§ **Problem statement**
Tell how many lines in the data below hold the string "durumlarda"; give nothing but the number.

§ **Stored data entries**
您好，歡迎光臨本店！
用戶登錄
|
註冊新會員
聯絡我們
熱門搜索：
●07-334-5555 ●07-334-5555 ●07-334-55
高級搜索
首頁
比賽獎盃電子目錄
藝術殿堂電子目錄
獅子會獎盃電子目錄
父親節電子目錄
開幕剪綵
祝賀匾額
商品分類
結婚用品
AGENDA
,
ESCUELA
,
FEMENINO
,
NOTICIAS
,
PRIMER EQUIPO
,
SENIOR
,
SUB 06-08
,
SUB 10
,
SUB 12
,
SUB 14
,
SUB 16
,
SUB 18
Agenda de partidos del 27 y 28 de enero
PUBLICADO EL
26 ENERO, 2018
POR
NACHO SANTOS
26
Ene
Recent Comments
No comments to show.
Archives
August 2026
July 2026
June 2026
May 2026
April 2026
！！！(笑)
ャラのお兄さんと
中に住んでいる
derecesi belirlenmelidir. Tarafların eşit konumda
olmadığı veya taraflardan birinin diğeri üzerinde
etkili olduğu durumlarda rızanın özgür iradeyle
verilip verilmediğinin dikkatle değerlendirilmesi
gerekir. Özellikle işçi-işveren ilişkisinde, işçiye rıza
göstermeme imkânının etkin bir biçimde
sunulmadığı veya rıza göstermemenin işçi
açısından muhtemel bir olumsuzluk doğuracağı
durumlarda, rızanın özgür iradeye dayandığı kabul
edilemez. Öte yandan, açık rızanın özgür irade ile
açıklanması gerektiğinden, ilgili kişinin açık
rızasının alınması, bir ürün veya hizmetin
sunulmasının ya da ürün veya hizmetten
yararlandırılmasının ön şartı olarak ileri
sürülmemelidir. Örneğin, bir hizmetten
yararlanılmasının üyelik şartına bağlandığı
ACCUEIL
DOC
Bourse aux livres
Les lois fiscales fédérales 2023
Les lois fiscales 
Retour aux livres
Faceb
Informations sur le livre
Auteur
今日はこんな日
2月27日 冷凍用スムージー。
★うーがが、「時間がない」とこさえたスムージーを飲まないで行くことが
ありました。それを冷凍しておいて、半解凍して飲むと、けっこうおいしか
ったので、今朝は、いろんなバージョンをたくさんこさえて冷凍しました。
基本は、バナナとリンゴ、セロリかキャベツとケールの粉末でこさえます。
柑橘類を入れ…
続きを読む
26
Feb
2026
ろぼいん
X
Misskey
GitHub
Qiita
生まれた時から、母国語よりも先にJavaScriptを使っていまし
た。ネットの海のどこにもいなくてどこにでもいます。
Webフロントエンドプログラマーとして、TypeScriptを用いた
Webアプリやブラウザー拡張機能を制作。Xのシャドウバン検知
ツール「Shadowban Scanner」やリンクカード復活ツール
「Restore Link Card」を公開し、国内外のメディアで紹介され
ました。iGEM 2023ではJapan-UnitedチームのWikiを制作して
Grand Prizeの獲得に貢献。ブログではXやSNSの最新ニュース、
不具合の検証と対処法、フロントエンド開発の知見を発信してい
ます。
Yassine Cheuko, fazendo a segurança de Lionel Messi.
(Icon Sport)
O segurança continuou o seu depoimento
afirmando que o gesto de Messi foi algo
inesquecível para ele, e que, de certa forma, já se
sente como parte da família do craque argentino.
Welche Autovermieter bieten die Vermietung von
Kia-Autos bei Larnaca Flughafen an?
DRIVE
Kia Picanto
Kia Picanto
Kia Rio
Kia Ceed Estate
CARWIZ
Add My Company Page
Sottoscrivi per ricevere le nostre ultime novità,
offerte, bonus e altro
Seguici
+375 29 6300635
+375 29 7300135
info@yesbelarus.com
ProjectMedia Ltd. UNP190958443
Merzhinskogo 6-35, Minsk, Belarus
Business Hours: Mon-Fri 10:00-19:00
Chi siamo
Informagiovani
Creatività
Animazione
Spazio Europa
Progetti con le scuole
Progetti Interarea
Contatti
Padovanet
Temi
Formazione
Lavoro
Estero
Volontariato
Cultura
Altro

§ **Exercise response**
2